Task description.
What you produce should be every line from the data that includes "Swedish".

[Dataset items]

* * *

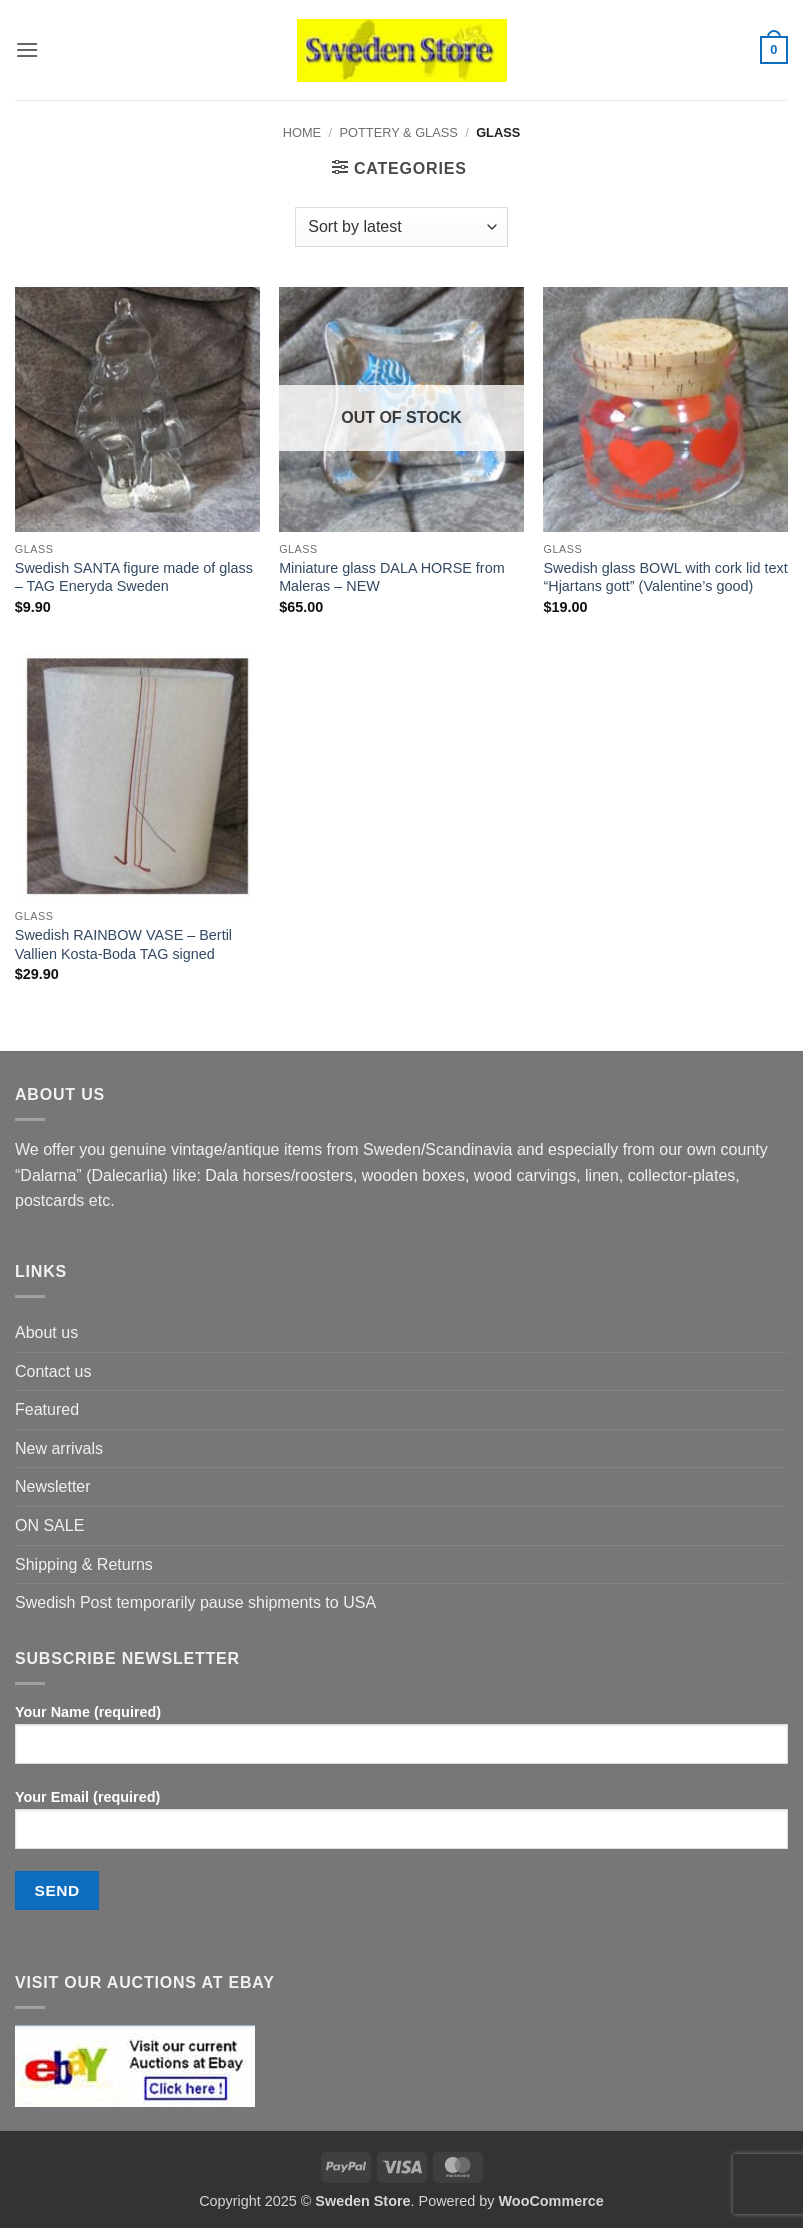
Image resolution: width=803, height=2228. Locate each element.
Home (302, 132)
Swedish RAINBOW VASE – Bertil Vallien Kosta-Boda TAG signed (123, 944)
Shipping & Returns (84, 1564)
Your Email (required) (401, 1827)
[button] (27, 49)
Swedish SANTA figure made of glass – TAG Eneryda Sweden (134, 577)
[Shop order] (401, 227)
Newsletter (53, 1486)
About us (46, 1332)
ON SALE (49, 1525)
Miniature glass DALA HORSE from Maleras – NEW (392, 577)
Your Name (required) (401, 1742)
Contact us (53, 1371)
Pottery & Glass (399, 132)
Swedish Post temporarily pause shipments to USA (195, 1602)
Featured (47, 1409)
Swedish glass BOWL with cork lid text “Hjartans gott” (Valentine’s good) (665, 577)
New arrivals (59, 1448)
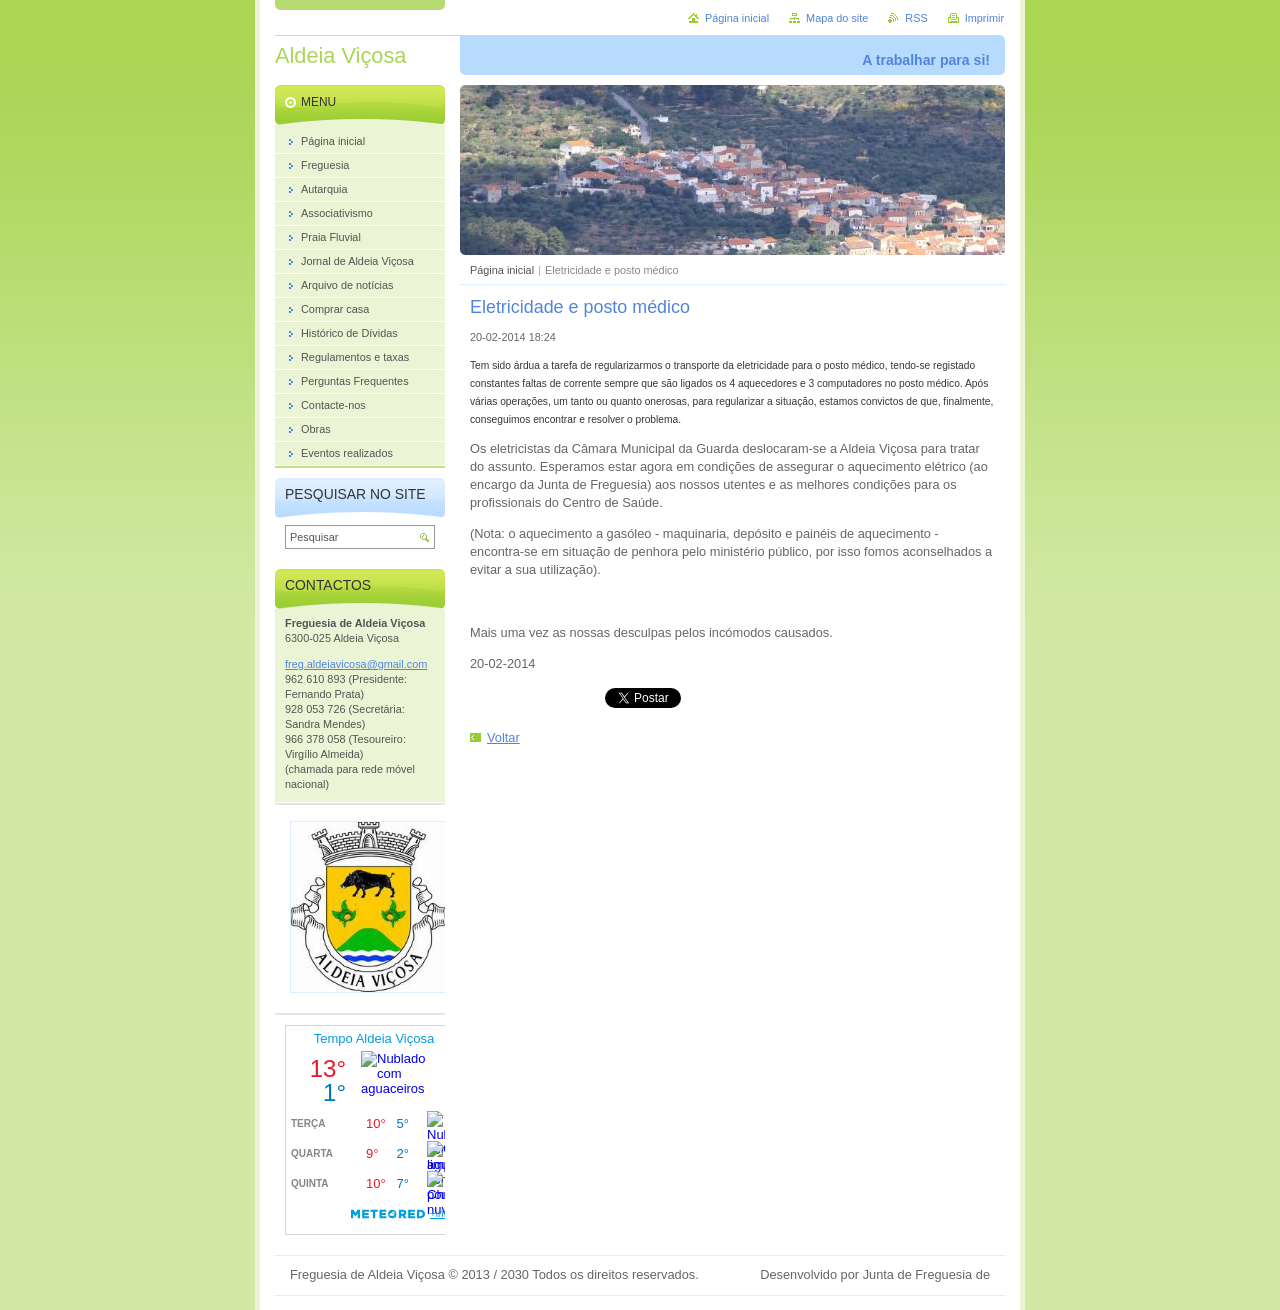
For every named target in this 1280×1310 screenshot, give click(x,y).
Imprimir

* * *

Response to the exercise.
Swedish RAINBOW VASE – Bertil Vallien Kosta-Boda TAG signed (123, 944)
Swedish SANTA figure made of glass – TAG Eneryda Sweden (134, 577)
Swedish Post temporarily pause shipments to USA (195, 1602)
Swedish glass BOWL with cork lid text “Hjartans gott” (Valentine’s good) (665, 577)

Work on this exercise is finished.